**Available records:**

* * * * * * *

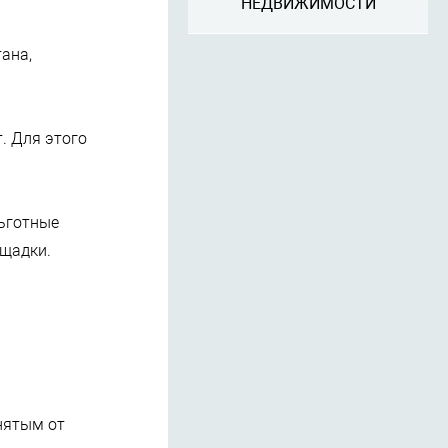
НЕДВИЖИМОСТИ
ана,
. Для этого
льготные
ощадки.
нятым от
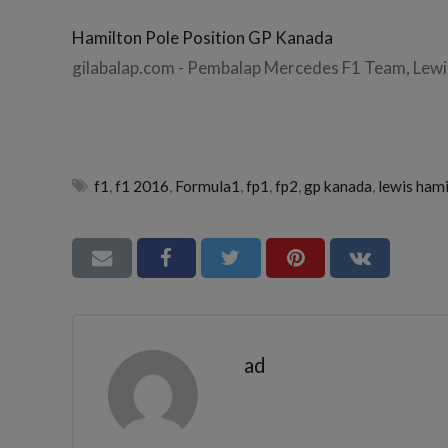
Hamilton Pole Position GP Kanada
gilabalap.com - Pembalap Mercedes F1 Team, Lewi
f1
,
f1 2016
,
Formula1
,
fp1
,
fp2
,
gp kanada
,
lewis ham
ad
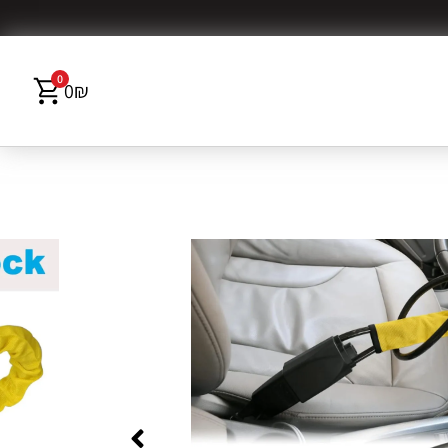
0
0
₪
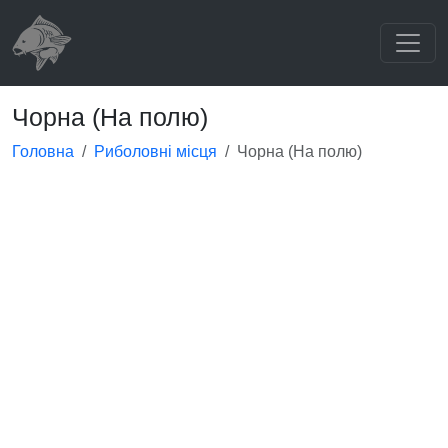
Чорна (На полю)
Головна
Риболовні місця
Чорна (На полю)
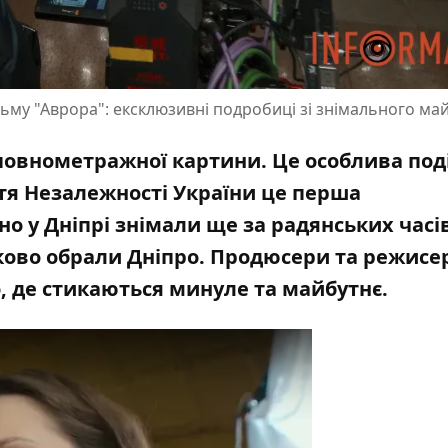
ьму "Аврора": ексклюзивні подробиці зі знімального ма
 повнометражної картини. Це особлива под
ття Незалежності України це
перша
іно у Дніпрі знімали ще за радянських часі
ково обрали Дніпро. Продюсери та режисе
то, де стикаються минуле та майбутнє.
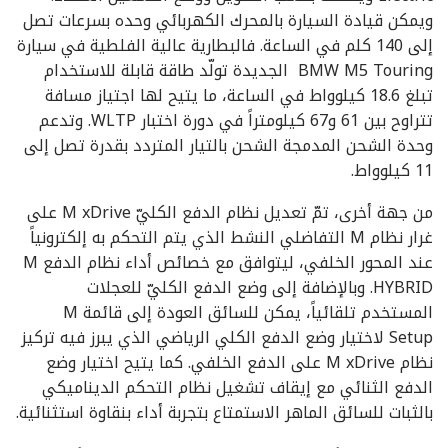
ويمكن قيادة السيارة بالمحرك الكهربائي وحده بسرعات تصل
إلى 140 كلم في الساعة. فالبطارية عالية الفلطية في سيارة
BMW M5 Touring الجديدة تولّد طاقة قابلة للاستخدام
تبلغ 18.6 كيلوواط في الساعة، ما يتيح لها اجتياز مسافة
تتراوح بين 61 و67 كيلومتراً في دورة اختبار WLTP. وتدعم
وحدة الشحن المدمجة الشحن بالتيار المتردد بقدرة تصل إلى
11 كيلوواط.
من جهة أخرى، تمّ تعديل نظام الدفع الكليّ M xDrive على
غرار نظام M التفاضلي النشط الذي يتم التحكم به إلكترونياً
عند المحور الخلفي، ليتوافق مع خصائص أداء نظام الدفع M
HYBRID. وبالإضافة إلى وضع الدفع الكليّ للعجلات
المستخدم تلقائياً، يمكن للسائق العودة إلى قائمة M
Setup لاختيار وضع الدفع الكلي الرياضي الذي يبرز فيه تركيز
نظام M xDrive على الدفع الخلفي. كما يتيح اختيار وضع
الدفع الثنائي مع إيقاف تشغيل نظام التحكم الديناميكي
بالثبات للسائق الماهر الاستمتاع بتجربة أداء بنقاوة استثنائية.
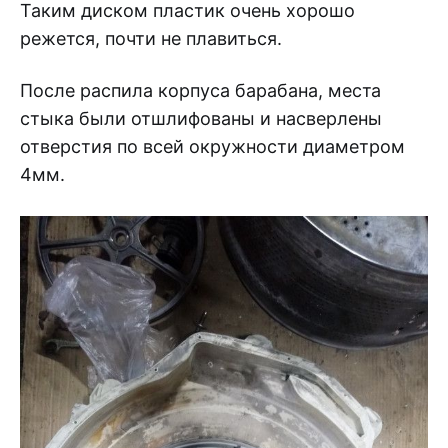
Таким диском пластик очень хорошо
режется, почти не плавиться.
После распила корпуса барабана, места
стыка были отшлифованы и насверлены
отверстия по всей окружности диаметром
4мм.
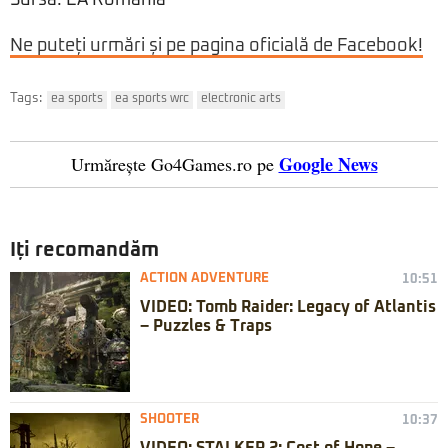
Sursa
: EA România
Ne puteți urmări și pe pagina oficială de Facebook!
Tags:
ea sports
ea sports wrc
electronic arts
Google News
Urmărește Go4Games.ro pe
Iți recomandăm
ACTION ADVENTURE
10:51
VIDEO: Tomb Raider: Legacy of Atlantis
– Puzzles & Traps
SHOOTER
10:37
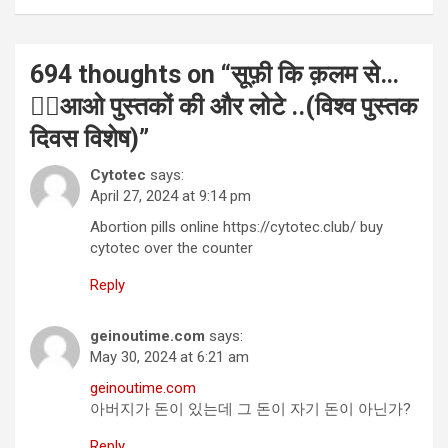
694 thoughts on “
सूफ़ी कि क़लम से…
✍🏻आओ पुस्तकों की और लोटे ..(विश्व पुस्तक
दिवस विशेष)
”
Cytotec
says:
April 27, 2024 at 9:14 pm
Abortion pills online https://cytotec.club/ buy
cytotec over the counter
Reply
geinoutime.com
says:
May 30, 2024 at 6:21 am
geinoutime.com
아버지가 돈이 있는데 그 돈이 자기 돈이 아닌가?
Reply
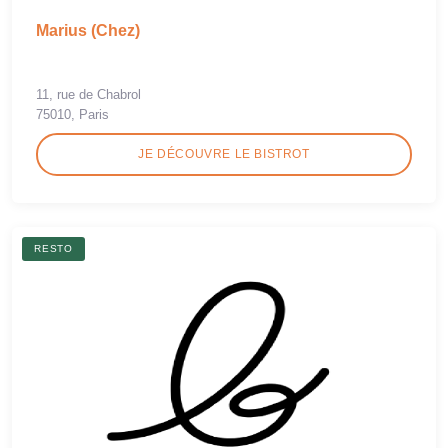
Marius (Chez)
11, rue de Chabrol
75010, Paris
JE DÉCOUVRE LE BISTROT
RESTO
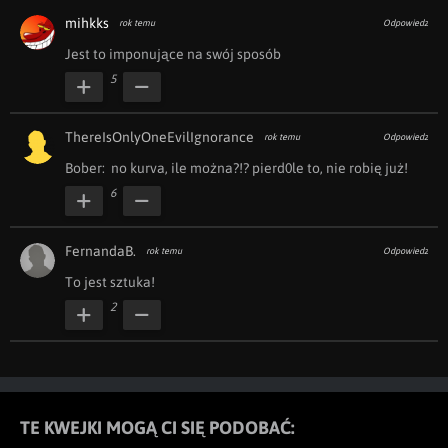
mihkks
rok temu
Odpowiedz
Jest to imponujące na swój sposób
5
ThereIsOnlyOneEvilIgnorance
rok temu
Odpowiedz
Bober:  no kurva, ile można?!? pierd0le to, nie robię już!
6
FernandaB.
rok temu
Odpowiedz
To jest sztuka!
2
TE KWEJKI MOGĄ CI SIĘ PODOBAĆ:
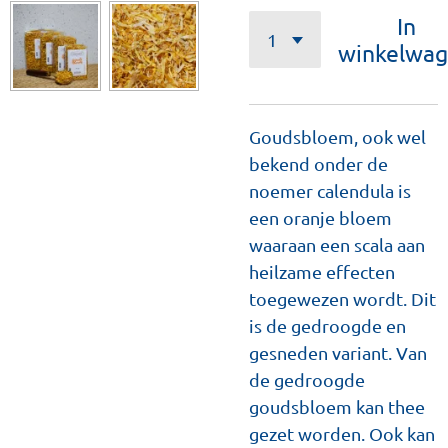
In
winkelwa
Goudsbloem, ook wel
bekend onder de
noemer calendula is
een oranje bloem
waaraan een scala aan
heilzame effecten
toegewezen wordt. Dit
is de gedroogde en
gesneden variant. Van
de gedroogde
goudsbloem kan thee
gezet worden. Ook kan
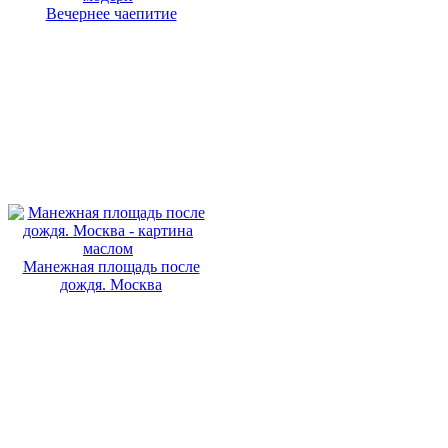
Вечернее чаепитие
Манежная площадь после
дождя. Москва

* * * * * * *

**Task statement:**
Above are the records. Copy every line in them holding "يتيح".

**Final answer:**
تبلغ 18.6 كيلوواط في الساعة، ما يتيح لها اجتياز مسافة
نظام M xDrive على الدفع الخلفي. كما يتيح اختيار وضع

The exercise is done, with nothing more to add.